COVID-19

COVID-19 and Big Data: Multi-faceted Analysis for Spatio-temporal Understanding of the Pandemic with Social Media Conversations

COVID-19 has been devastating the world since the end of 2019 and has continued to play a significant role in major national and worldwide events, and consequently, the news. In its wake, it has left no life unaffected. Having earned the world's attention, social media platforms have served as a vehicle for the global conversation about COVID-19. In particular, many people have used these sites in order to express their feelings, experiences, and observations about the pandemic. We provide a multi-faceted analysis of critical properties exhibited by these conversations on social media regarding the novel coronavirus pandemic. We present a framework for analysis, mining, and tracking the critical content and characteristics of social media conversations around the pandemic. Focusing on Twitter and Reddit, we have gathered a large-scale dataset on COVID-19 social media conversations. Our analyses cover tracking potential reports on virus acquisition, symptoms, conversation topics, and language complexity measures through time and by region across the United States. We also present a BERT-based model for recognizing instances of hateful tweets in COVID-19 conversations, which achieves a lower error-rate than the state-of-the-art performance. Our results provide empirical validation for the effectiveness of our proposed framework and further demonstrate that social media data can be efficiently leveraged to provide public health experts with inexpensive but thorough insight over the course of an outbreak.

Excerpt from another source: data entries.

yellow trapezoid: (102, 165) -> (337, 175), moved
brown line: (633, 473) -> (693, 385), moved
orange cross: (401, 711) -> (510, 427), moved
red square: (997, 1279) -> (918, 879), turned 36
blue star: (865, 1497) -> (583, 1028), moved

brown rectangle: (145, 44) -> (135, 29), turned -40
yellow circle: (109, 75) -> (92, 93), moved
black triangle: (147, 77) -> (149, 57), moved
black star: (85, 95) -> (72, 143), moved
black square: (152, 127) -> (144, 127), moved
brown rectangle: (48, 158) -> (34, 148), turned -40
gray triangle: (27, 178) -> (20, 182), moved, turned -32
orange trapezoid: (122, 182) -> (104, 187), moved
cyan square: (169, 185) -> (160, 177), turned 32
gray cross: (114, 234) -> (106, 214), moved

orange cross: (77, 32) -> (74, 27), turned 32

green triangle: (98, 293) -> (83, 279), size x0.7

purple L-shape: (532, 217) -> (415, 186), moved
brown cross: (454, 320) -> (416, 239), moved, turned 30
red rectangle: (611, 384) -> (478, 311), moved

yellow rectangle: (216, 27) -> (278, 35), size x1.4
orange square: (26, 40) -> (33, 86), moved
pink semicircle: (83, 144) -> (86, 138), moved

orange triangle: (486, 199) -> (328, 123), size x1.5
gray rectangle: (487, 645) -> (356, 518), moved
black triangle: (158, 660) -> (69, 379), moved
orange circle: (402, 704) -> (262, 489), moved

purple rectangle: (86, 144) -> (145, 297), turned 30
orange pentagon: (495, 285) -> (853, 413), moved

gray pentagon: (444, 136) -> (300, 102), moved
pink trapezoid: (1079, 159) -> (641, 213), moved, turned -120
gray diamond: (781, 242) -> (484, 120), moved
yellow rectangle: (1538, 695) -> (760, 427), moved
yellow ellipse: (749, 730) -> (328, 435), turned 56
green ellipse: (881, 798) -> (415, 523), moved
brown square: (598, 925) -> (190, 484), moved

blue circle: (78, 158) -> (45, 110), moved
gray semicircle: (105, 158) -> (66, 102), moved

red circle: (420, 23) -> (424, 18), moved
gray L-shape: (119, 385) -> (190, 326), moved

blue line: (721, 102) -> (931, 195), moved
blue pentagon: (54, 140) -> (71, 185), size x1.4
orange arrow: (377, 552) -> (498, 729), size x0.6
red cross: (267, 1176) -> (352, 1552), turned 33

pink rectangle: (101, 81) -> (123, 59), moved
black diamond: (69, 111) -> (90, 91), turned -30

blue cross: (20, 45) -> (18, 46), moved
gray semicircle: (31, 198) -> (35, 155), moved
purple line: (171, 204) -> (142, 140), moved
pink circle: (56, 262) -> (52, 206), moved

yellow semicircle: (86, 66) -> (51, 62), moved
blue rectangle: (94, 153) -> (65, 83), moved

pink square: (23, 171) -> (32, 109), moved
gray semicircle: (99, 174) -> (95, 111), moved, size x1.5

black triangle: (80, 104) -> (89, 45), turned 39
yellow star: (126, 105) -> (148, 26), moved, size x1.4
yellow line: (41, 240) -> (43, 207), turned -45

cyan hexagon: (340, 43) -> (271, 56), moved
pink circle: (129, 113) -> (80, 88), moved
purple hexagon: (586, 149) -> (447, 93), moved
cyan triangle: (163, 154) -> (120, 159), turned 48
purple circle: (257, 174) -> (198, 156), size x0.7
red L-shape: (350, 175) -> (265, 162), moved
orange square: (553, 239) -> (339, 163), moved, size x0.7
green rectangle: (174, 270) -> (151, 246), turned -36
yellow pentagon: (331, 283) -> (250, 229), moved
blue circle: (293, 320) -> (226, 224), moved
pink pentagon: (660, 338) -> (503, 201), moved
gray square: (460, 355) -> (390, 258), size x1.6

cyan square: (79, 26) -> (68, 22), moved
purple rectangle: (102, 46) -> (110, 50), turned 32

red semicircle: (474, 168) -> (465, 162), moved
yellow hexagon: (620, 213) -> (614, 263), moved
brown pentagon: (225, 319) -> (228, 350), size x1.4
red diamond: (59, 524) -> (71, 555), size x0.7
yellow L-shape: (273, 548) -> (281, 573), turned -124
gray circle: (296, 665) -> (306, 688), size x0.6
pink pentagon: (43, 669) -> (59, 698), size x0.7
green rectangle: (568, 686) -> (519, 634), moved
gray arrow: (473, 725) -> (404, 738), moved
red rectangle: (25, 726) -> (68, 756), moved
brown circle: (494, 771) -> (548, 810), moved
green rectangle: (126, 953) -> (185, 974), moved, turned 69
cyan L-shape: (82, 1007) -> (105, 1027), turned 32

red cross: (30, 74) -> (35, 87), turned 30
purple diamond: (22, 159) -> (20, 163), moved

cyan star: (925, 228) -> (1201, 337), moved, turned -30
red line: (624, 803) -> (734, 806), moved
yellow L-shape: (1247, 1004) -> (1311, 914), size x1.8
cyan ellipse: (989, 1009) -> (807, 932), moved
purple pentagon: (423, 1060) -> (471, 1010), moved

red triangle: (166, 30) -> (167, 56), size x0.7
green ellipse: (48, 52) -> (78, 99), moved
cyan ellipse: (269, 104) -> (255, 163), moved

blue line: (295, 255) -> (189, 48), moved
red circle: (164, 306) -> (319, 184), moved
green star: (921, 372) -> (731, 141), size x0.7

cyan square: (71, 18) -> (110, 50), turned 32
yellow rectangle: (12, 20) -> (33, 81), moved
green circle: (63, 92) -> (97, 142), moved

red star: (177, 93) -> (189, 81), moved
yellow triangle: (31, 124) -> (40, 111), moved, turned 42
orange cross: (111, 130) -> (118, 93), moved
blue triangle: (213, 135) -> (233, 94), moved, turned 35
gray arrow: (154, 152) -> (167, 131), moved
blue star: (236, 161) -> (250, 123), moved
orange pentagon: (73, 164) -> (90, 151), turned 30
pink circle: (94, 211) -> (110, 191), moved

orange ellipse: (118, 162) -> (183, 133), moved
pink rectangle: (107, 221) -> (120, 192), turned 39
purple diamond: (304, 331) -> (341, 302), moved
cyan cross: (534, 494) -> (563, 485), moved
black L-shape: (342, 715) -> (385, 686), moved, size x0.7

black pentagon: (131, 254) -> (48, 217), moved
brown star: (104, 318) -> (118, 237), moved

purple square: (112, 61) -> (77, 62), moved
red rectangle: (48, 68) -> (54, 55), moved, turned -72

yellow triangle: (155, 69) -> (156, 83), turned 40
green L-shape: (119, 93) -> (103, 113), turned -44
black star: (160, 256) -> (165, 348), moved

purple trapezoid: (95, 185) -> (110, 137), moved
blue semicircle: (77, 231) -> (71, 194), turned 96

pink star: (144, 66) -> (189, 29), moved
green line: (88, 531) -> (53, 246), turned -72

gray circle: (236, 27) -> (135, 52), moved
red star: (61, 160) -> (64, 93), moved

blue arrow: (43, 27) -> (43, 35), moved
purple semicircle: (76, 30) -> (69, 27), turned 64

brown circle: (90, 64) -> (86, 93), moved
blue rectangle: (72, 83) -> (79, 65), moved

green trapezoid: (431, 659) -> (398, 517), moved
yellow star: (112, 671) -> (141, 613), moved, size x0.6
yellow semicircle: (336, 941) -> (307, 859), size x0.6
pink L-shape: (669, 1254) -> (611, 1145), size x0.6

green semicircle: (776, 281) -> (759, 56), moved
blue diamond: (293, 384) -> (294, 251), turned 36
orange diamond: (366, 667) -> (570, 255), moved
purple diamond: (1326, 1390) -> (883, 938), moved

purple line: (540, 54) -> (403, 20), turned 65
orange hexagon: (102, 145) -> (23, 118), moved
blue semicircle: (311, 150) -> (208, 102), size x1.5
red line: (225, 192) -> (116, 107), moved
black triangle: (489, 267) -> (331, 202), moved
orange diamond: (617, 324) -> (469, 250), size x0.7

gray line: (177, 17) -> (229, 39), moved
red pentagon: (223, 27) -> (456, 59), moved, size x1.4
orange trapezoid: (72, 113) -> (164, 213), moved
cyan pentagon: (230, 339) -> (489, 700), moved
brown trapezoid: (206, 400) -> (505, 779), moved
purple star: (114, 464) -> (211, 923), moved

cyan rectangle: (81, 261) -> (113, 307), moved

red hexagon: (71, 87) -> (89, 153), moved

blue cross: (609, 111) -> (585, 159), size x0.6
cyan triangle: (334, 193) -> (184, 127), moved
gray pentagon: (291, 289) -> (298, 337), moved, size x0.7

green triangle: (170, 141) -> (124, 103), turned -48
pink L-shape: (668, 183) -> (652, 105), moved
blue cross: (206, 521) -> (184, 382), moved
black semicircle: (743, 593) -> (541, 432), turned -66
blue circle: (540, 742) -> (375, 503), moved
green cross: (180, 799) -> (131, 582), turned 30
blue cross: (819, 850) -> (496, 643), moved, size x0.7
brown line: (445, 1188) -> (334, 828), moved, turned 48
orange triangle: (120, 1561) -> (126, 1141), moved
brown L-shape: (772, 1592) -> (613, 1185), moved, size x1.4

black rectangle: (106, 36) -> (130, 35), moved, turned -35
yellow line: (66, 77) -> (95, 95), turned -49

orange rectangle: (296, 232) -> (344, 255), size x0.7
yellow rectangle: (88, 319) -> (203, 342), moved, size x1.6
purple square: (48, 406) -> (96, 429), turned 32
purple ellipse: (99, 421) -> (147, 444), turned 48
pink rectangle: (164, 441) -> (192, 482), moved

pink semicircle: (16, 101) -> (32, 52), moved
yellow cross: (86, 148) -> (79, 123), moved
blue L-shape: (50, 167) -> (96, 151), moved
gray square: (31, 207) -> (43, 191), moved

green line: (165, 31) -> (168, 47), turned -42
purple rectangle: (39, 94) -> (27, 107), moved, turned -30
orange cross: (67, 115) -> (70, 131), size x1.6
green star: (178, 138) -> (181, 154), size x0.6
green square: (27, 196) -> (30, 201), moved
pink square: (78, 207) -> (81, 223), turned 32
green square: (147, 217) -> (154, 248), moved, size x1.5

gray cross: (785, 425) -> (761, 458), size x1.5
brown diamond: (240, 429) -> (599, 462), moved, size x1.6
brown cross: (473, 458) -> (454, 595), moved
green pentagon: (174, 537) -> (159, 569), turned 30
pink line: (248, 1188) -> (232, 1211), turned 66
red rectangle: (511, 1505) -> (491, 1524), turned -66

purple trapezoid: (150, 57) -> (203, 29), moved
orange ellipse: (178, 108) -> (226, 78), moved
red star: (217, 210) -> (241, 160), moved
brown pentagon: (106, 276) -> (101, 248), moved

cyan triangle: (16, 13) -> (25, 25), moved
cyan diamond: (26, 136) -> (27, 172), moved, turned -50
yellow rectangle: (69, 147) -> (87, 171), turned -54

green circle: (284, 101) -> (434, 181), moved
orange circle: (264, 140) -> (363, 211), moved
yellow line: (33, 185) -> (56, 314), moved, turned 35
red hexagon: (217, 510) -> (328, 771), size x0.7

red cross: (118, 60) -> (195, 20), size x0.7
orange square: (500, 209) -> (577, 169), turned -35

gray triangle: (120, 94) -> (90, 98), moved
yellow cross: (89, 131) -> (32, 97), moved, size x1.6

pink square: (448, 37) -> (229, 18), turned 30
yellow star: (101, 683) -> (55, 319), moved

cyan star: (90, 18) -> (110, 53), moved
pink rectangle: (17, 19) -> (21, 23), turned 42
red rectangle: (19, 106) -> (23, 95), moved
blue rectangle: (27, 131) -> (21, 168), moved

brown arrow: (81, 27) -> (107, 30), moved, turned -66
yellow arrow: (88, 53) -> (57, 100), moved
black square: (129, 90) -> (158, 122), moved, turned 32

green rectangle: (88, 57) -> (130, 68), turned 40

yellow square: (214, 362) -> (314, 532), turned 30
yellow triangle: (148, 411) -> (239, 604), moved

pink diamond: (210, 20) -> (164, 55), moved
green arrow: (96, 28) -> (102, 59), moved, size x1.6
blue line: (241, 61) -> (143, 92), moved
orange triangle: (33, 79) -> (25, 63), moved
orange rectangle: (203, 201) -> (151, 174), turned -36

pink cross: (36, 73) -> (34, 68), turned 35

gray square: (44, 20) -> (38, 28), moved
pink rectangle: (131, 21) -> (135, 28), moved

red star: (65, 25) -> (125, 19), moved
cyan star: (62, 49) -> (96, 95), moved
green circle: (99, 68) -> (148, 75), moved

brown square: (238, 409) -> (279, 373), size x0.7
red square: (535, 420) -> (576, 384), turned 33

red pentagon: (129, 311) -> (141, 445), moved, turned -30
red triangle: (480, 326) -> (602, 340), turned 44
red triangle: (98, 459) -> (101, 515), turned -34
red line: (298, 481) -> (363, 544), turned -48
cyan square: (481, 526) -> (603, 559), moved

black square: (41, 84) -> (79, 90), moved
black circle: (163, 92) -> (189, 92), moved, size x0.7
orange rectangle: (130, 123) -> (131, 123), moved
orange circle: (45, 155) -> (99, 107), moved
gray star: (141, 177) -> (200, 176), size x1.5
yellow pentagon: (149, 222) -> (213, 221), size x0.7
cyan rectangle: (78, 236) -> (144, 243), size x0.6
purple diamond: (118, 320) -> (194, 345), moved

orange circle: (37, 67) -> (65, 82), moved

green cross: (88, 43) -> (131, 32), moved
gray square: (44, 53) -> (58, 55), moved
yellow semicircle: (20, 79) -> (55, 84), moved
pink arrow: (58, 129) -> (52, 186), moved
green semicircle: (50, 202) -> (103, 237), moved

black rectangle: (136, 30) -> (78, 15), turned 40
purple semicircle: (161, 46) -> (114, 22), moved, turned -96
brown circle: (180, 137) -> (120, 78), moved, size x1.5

Statistical Analytics and Regional Representation Learning for COVID-19 Pandemic Understanding

This paper processes and combines an extensive collection of publicly available datasets to provide a unified information source for representing geographical regions with regards to their pandemic-related behavior. The features are grouped into various categories to account for their impact based on the higher-level concepts associated with them. This work uses several correlation analysis techniques to observe value and order relationships between features, feature groups, and COVID-19 occurrences. Dimensionality reduction techniques and projection methodologies are used to elaborate on individual and group importance of these representative features. In addition, a specific RNN-based inference pipeline called DoubleWindowLSTM-CP is designed in this work for predictive event modeling, thus utilizing sequential patterns as well as enabling concise record representation.